Spotlight on Clint Eads

Hard to believe, but in the first 12 years of its existence, Bartlesville Bruin wrestling didn't produce a state champion.

Then, Eads flexed his muscles in the 1994-95 season — surging to a 37-0 record and Class 5A title (215 pounds) to snap the drought. That also started a tidal wave of Bruin mat success. Wes Barnhart (152) followed with a state crown in 1996. (Barnhart had been state runner-up, at 160, in 1995.). Starting with the Eads championship, Bartlesville would nail down six more grappling state titles (led by Tim Hamilton with three, 2010-12) through the 2022-23 campaign, and advance 10 to the state final.

Eads wasn't an overnight sensation. His resume of teenage wrestling achievements is stunning.

In 1993 he won national championships USA Cadet and AAU Cadet tournaments in Missouri and Pennsylvania, respectively.
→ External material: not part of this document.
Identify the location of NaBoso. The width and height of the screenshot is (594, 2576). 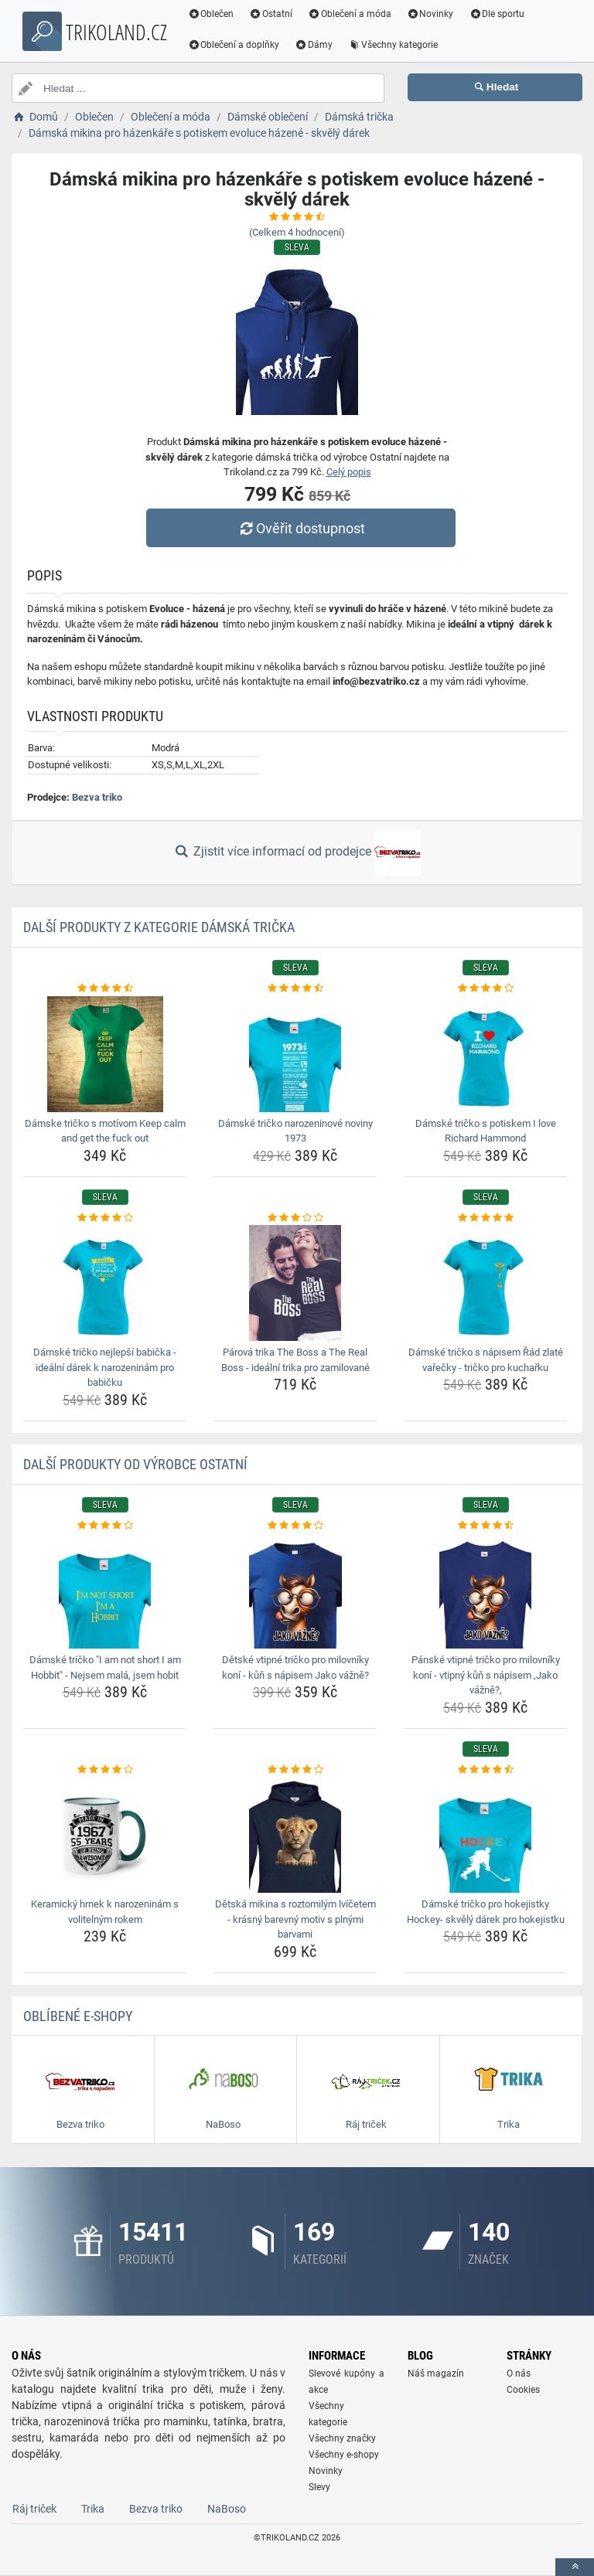 (226, 2509).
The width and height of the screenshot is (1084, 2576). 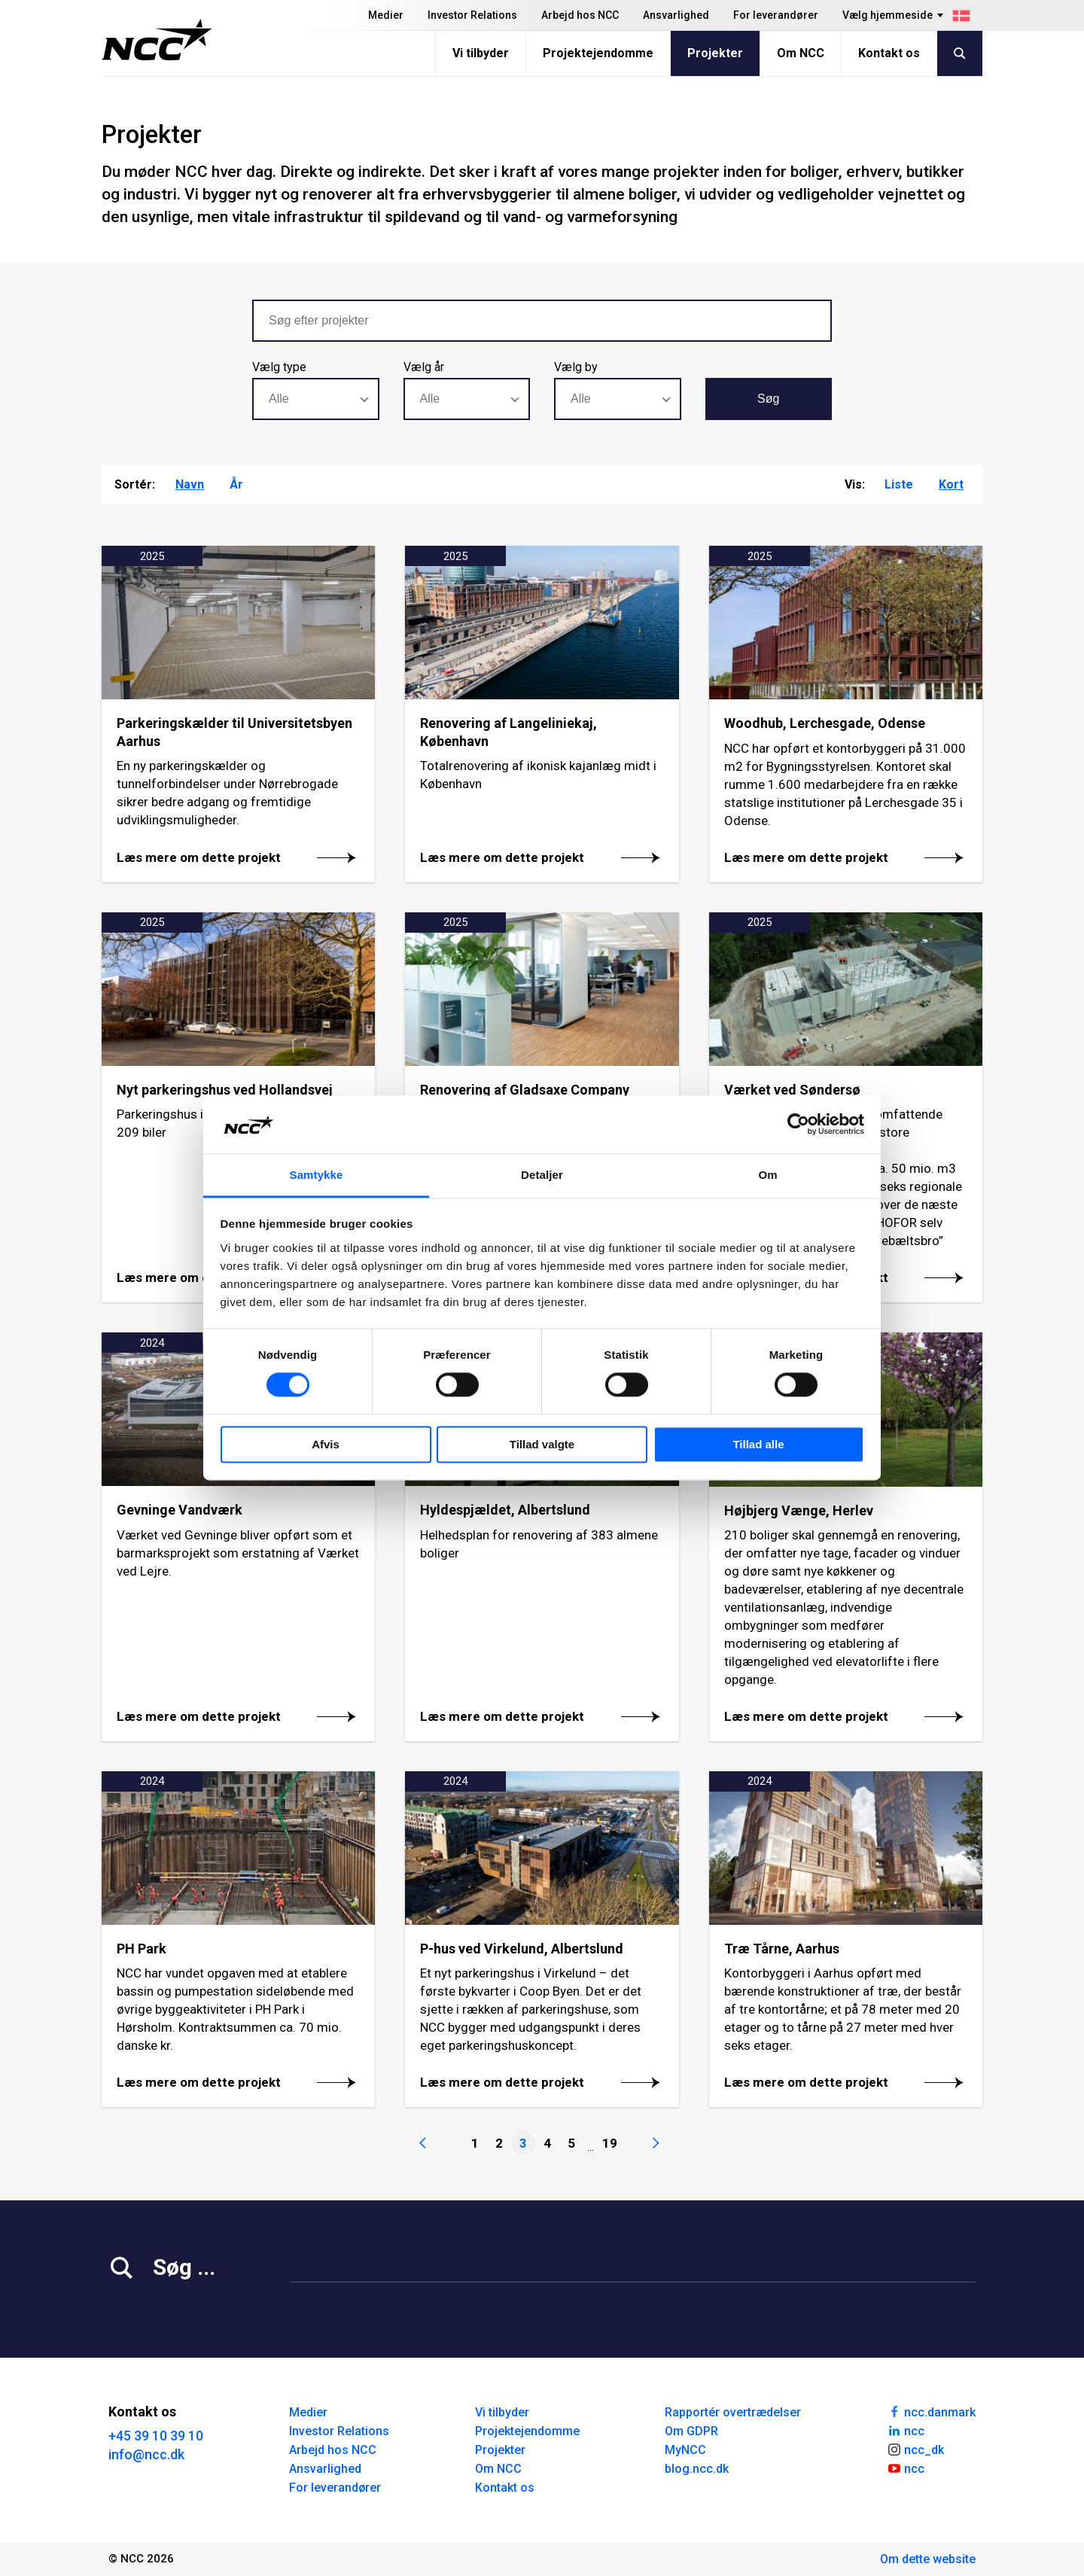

He earned a spot on the 1994 USA National Dual Team, which won the national title in Lawton. Eads' cumulative record at those three events was 21-0.

During the 1993-94 high school campaign, he burst to a 27-6 record and brought home the third-place medal from state.

That set up Eads' incredible senior season (1994-95) during which he was taken down only one time in 37 matches! He won 29 of his matches by fall or technical fall and earned a spot on the Asics High School All-American tournament.

He actually began the sport barely out of his tricycle years.

"I started wrestling a five-years-old with the Dumas (Texas) Wrestling Club," Eads said. "I have always been a very competitive person, so the individual nature of wrestling drew me to the sport."

He credited multiple coaches — including Randy Standridge, Darin Messerli and Jim Riley — for having positive impacts on his life.

Eads hopes his BaHOF induction will open the door for more wrestlers.

He credits family members, including parents Wayne and Cindy Eads, Angie Eads (mom) and Daylon Eads (brother) for giving him the boost of support — in helping him to make his practices, in rooting him on at tournaments and in making it possible for him to travel — as he grew up. He said the first two people he contacted after learning of his BaHOF honor were his wife and his dad.